The present invention also provides a production process of the 66kV wind power high-voltage torsion cable, comprising the following steps:

S1: prepare a filling layer, and coat graphite powder on the outside of the filling layer;

S2: prepare the main wire core, wrap the conductive nylon tape around the main wire core conductor, extrude the semiconductive inner shielding layer, the insulating layer and the strippable semiconducting outer shielding layer, and coat the outside of the main wire core with graphite powder;

S3: Prepare the grounding cell, and coat the graphite powder on the outside of the grounding core shielding layer extruded outside the grounding conductor;

S4: Put the main core into the arc-shaped gap of the filling layer, place the grounding cell in the groove between the main cores to form a cable core, extrude a semi-conductive inner sheath outside the cable core, and then weave fiber filaments layer and finally extrude the outer sheath.

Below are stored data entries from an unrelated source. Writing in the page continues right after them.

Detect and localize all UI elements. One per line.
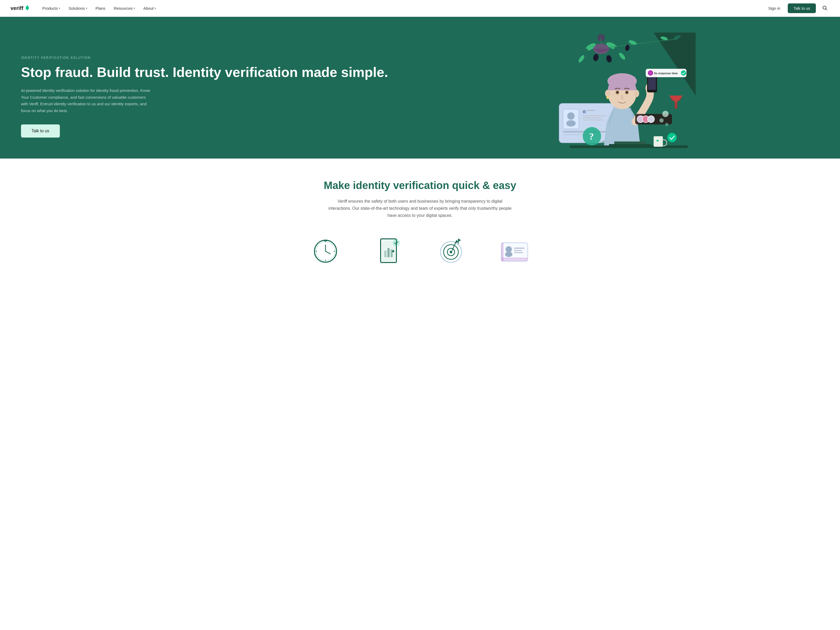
search-icon[interactable] [820, 3, 829, 14]
svg-rect-100 [501, 243, 504, 261]
hero-svg: ID ? [420, 33, 819, 159]
section2: Make identity verification quick & easy … [0, 159, 840, 286]
chevron-down-icon: ▾ [86, 7, 87, 10]
svg-rect-50 [654, 136, 663, 147]
hero-cta-button[interactable]: Talk to us [21, 125, 60, 137]
svg-point-59 [647, 116, 654, 123]
nav-solutions-label: Solutions [68, 6, 85, 11]
svg-text:?: ? [589, 131, 594, 142]
svg-rect-49 [609, 144, 651, 146]
chevron-down-icon: ▾ [59, 7, 60, 10]
feature-item-clock [299, 235, 352, 271]
nav-item-solutions[interactable]: Solutions ▾ [65, 4, 90, 13]
svg-point-92 [505, 246, 512, 253]
hero-headline: Stop fraud. Build trust. Identity verifi… [21, 65, 420, 80]
svg-point-63 [662, 111, 669, 117]
svg-marker-2 [654, 33, 696, 96]
chevron-down-icon: ▾ [155, 7, 156, 10]
feature-item-door [362, 235, 415, 271]
svg-point-15 [593, 53, 599, 62]
svg-rect-81 [391, 249, 393, 257]
feature-item-idcard [488, 235, 541, 271]
svg-point-85 [450, 251, 452, 253]
nav-products-label: Products [42, 6, 58, 11]
svg-rect-24 [587, 110, 595, 111]
nav-item-about[interactable]: About ▾ [140, 4, 159, 13]
svg-rect-95 [514, 250, 522, 251]
svg-point-54 [681, 70, 686, 76]
nav-about-label: About [143, 6, 153, 11]
svg-rect-94 [514, 248, 524, 249]
navbar-left: veriff Products ▾ Solutions ▾ Plans Res [11, 4, 159, 13]
svg-line-69 [325, 251, 330, 254]
talk-to-us-button[interactable]: Talk to us [788, 3, 816, 13]
svg-marker-89 [458, 238, 461, 242]
svg-point-21 [567, 112, 575, 120]
chevron-down-icon: ▾ [134, 7, 135, 10]
svg-line-1 [826, 9, 827, 10]
svg-point-22 [566, 120, 576, 126]
svg-point-53 [649, 71, 652, 75]
svg-point-42 [625, 91, 628, 94]
svg-rect-97 [501, 258, 527, 261]
nav-links: Products ▾ Solutions ▾ Plans Resources ▾… [39, 4, 159, 13]
svg-point-60 [667, 133, 677, 142]
feature-item-target [425, 235, 478, 271]
svg-rect-80 [387, 248, 390, 257]
nav-item-plans[interactable]: Plans [92, 4, 109, 13]
svg-point-65 [665, 123, 668, 126]
logo-leaf-icon [25, 5, 30, 12]
section2-body: Veriff ensures the safety of both users … [328, 198, 512, 219]
signin-button[interactable]: Sign in [765, 4, 783, 13]
svg-rect-28 [583, 120, 604, 120]
svg-rect-96 [514, 252, 523, 253]
logo-text: veriff [11, 5, 24, 11]
svg-rect-27 [583, 117, 601, 118]
section2-title: Make identity verification quick & easy [11, 180, 829, 191]
features-grid [11, 235, 829, 271]
nav-item-products[interactable]: Products ▾ [39, 4, 63, 13]
hero-eyebrow: IDENTITY VERIFICATION SOLUTION [21, 56, 420, 60]
svg-rect-47 [570, 145, 688, 148]
target-icon [436, 235, 467, 267]
svg-point-93 [505, 252, 512, 257]
svg-rect-26 [583, 115, 606, 116]
svg-point-36 [605, 90, 610, 97]
svg-text:6s response time: 6s response time [654, 72, 678, 75]
nav-plans-label: Plans [96, 6, 106, 11]
svg-point-64 [659, 118, 663, 123]
navbar: veriff Products ▾ Solutions ▾ Plans Res [0, 0, 840, 17]
hero-section: IDENTITY VERIFICATION SOLUTION Stop frau… [0, 17, 840, 159]
hero-content: IDENTITY VERIFICATION SOLUTION Stop frau… [21, 56, 420, 159]
svg-text:ID: ID [583, 110, 586, 114]
clock-icon [310, 235, 341, 267]
idcard-icon [499, 235, 530, 267]
hero-body: AI-powered identity verification solutio… [21, 87, 152, 114]
door-icon [373, 235, 404, 267]
svg-rect-46 [648, 76, 656, 90]
nav-resources-label: Resources [114, 6, 133, 11]
svg-point-38 [606, 96, 609, 99]
svg-rect-79 [384, 251, 387, 257]
svg-point-37 [634, 90, 639, 97]
svg-point-78 [393, 239, 400, 246]
nav-item-resources[interactable]: Resources ▾ [111, 4, 138, 13]
navbar-right: Sign in Talk to us [765, 3, 829, 14]
svg-point-41 [616, 91, 619, 94]
svg-point-16 [606, 55, 613, 63]
hero-illustration: ID ? [420, 33, 819, 159]
logo[interactable]: veriff [11, 5, 30, 12]
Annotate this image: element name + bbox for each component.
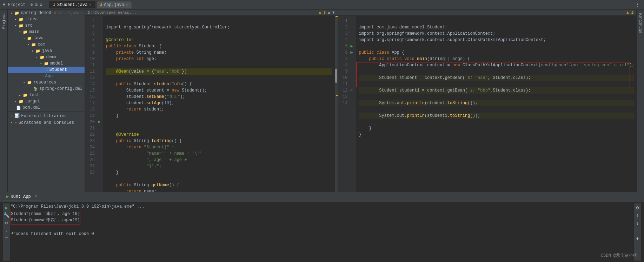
bottom-down-icon[interactable]: ↓	[636, 221, 639, 226]
run-tab-close[interactable]: ×	[35, 194, 37, 199]
root-label: spring-demo3	[21, 11, 51, 15]
java-label: java	[33, 36, 44, 41]
editor-tabs: J Student.java × J App.java ×	[49, 1, 132, 8]
arrow-src	[15, 24, 16, 28]
toolbar-btn-3[interactable]: ⚙	[40, 2, 42, 7]
sidebar-item-main[interactable]: 📁 main	[8, 29, 85, 35]
editor-pane-app: ▲ 1 1 2 3 4 5 6 7 8 9 10 11 12 13	[338, 10, 636, 192]
pom-label: pom.xml	[22, 105, 40, 110]
warning-count-app: ▲ 1	[626, 11, 633, 15]
sidebar-item-demo[interactable]: 📁 demo	[8, 54, 85, 60]
resources-label: resources	[33, 80, 56, 85]
sidebar-root[interactable]: 📁 spring-demo3 D:\Code\java-ee\sp...	[8, 10, 85, 16]
sidebar-item-app[interactable]: J App	[8, 73, 85, 79]
project-menu[interactable]: ▼ Project	[3, 2, 26, 7]
tab-app-close[interactable]: ×	[126, 3, 128, 7]
folder-icon-test: 📁	[23, 93, 28, 98]
sidebar-item-java[interactable]: 📁 java	[8, 35, 85, 41]
app-file-label: App	[45, 74, 53, 79]
arrow-scratches	[11, 121, 12, 125]
watermark: CSDN @悲伤猪小猪	[601, 253, 637, 258]
title-bar: ▼ Project ⊕ ≡ ⚙ J Student.java × J App.j…	[0, 0, 644, 10]
bottom-panel: ▶ Run: App × ▶ 🔧 ↺ ⇓ = "C:\Program Files…	[0, 192, 644, 262]
toolbar-btn-2[interactable]: ≡	[35, 2, 38, 7]
bottom-content: ▶ 🔧 ↺ ⇓ = "C:\Program Files\Java\jdk1.8.…	[0, 202, 644, 262]
warning-up-student[interactable]: ▲	[328, 11, 330, 15]
sidebar-item-test[interactable]: 📁 test	[8, 92, 85, 98]
console-line-output2: Student{name='李四', age=19}	[11, 217, 80, 223]
sidebar-item-model[interactable]: 📁 model	[8, 60, 85, 67]
gutter-app: ▶ ▶ ⊕	[351, 16, 356, 192]
scroll-btn[interactable]: ⇓	[5, 227, 8, 233]
stop-btn[interactable]: 🔧	[4, 212, 9, 218]
sidebar-item-scratches[interactable]: ✏ Scratches and Consoles	[8, 119, 85, 126]
sidebar-item-resources[interactable]: 📁 resources	[8, 79, 85, 86]
idea-label: .idea	[25, 17, 38, 22]
arrow-target	[15, 100, 16, 103]
warning-indicator-student	[336, 16, 338, 17]
arrow-root	[11, 11, 12, 15]
editor-header-app: ▲ 1	[338, 10, 636, 16]
tab-app[interactable]: J App.java ×	[96, 1, 132, 8]
sidebar-item-idea[interactable]: 📁 .idea	[8, 16, 85, 22]
run-config-label: App	[23, 194, 31, 199]
sidebar-item-com[interactable]: 📁 com	[8, 41, 85, 48]
console-blank	[11, 224, 633, 231]
demo-label: demo	[46, 55, 56, 60]
bottom-left-strip: ▶ 🔧 ↺ ⇓ =	[3, 203, 11, 261]
code-area-student[interactable]: 4 5 6 7 8 9 10 11 12 13 14 15 16 17 18 1…	[85, 16, 338, 192]
sidebar-item-pom[interactable]: 📄 pom.xml	[8, 105, 85, 111]
sidebar-item-external-libs[interactable]: 📊 External Libraries	[8, 113, 85, 119]
arrow-java-inner	[32, 49, 33, 53]
warning-down-student[interactable]: ▼	[332, 11, 335, 15]
console-line-exit: Process finished with exit code 0	[11, 231, 633, 237]
scroll-track-student[interactable]	[335, 16, 338, 192]
tab-app-label: App.java	[104, 2, 124, 7]
main-label: main	[29, 29, 39, 34]
bottom-gear-icon[interactable]: ⚙	[636, 205, 639, 211]
sidebar-item-java-inner[interactable]: 📁 java	[8, 48, 85, 54]
folder-icon-java-inner: 📁	[35, 49, 40, 53]
run-btn[interactable]: ▶	[5, 205, 8, 211]
sidebar-item-student[interactable]: J Student	[8, 67, 85, 73]
title-bar-right: ⋮	[633, 1, 641, 8]
output-box: Student{name='李四', age=19} Student{name=…	[11, 210, 80, 224]
target-label: target	[25, 99, 40, 104]
sidebar-item-spring-config[interactable]: 🍃 spring-config.xml	[8, 86, 85, 92]
structure-icon[interactable]: Structure	[638, 11, 643, 35]
scratches-icon: ✏	[14, 120, 17, 125]
arrow-main	[19, 30, 21, 34]
editor-pane-student: D:\Code\java-ee\sp... ▲ 3 ▲ ▼ 4 5 6 7 8 …	[85, 10, 338, 192]
run-tab[interactable]: ▶ Run: App ×	[3, 193, 41, 201]
code-content-app[interactable]: import com.java.demo.model.Student; impo…	[356, 16, 636, 192]
sidebar-item-target[interactable]: 📁 target	[8, 98, 85, 105]
scroll-thumb-student[interactable]	[335, 69, 337, 83]
restart-btn[interactable]: ↺	[5, 220, 8, 226]
console-output: "C:\Program Files\Java\jdk1.8.0_192\bin\…	[11, 203, 633, 261]
bottom-up-icon[interactable]: ↑	[636, 213, 639, 219]
sidebar-item-src[interactable]: 📁 src	[8, 22, 85, 29]
run-tab-label: Run:	[11, 194, 21, 199]
more-options-icon[interactable]: ⋮	[633, 1, 641, 8]
project-tab-vertical[interactable]: Project	[0, 10, 7, 32]
tab-student[interactable]: J Student.java ×	[49, 1, 95, 8]
tab-student-close[interactable]: ×	[89, 3, 92, 7]
arrow-demo	[36, 55, 38, 59]
bottom-minus-icon[interactable]: −	[636, 228, 639, 234]
folder-icon-idea: 📁	[19, 17, 24, 22]
bottom-plus-icon[interactable]: +	[636, 236, 639, 242]
folder-icon-demo: 📁	[40, 55, 45, 60]
root-path: D:\Code\java-ee\sp...	[54, 11, 85, 15]
code-area-app[interactable]: 1 2 3 4 5 6 7 8 9 10 11 12 13 14	[338, 16, 636, 192]
java-file-icon-student: J	[46, 68, 48, 72]
filter-btn[interactable]: =	[5, 234, 8, 240]
ext-libs-label: External Libraries	[21, 114, 67, 119]
arrow-idea	[15, 18, 16, 21]
java-file-icon-app: J	[41, 74, 44, 78]
code-content-student[interactable]: import org.springframework.stereotype.Co…	[103, 16, 335, 192]
line-numbers-student: 4 5 6 7 8 9 10 11 12 13 14 15 16 17 18 1…	[85, 16, 98, 192]
toolbar-btn-1[interactable]: ⊕	[31, 2, 33, 7]
editor-header-student: D:\Code\java-ee\sp... ▲ 3 ▲ ▼	[85, 10, 338, 16]
project-tree: 📁 spring-demo3 D:\Code\java-ee\sp... 📁 .…	[8, 10, 85, 192]
tab-student-label: Student.java	[57, 2, 87, 7]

Further, in the step S2, the specific method of extruding the insulating layer is: using 66KV high electrical performance ultra-clean ethylene propylene insulating material HEPR, the 20 ℃ volume resistivity of the insulating material is 3.0*10 ¹⁶ Ω·cm, The production workshop is isolated separately, the feeding system adopts a million-level purification room, the blanking system adopts a gravity automatic blanking system, and an impurity analyzer is equipped at the neck position; before extrusion, a 35kV voltage level cleaning material is used to control the extruder. The fuselage and mold are cleaned three times, and then discharged with 66kV insulating material.

Further, in the step S2, the semi-conductive inner shielding layer, the insulating layer and the peelable semi-conductive outer shielding layer are co-extruded in three layers, and the dimensions of the three-layer co-extrusion die are: the diameter of the inner die is 16.6 mm, and the diameter of the middle die is 18.2 mm. mm, the diameter of the outer die is 39mm, and the diameter of the die sleeve is 40.6mm; the angle difference of the taper angle between the middle die and the outer die is 5 to 10°, and the difference between the taper angle of the inner die and the die sleeve is 5 to 10°, which can greatly increase the inner screen. And the extrusion pressure of the outer screen to ensure the tightness of the inner and outer shielding and insulation.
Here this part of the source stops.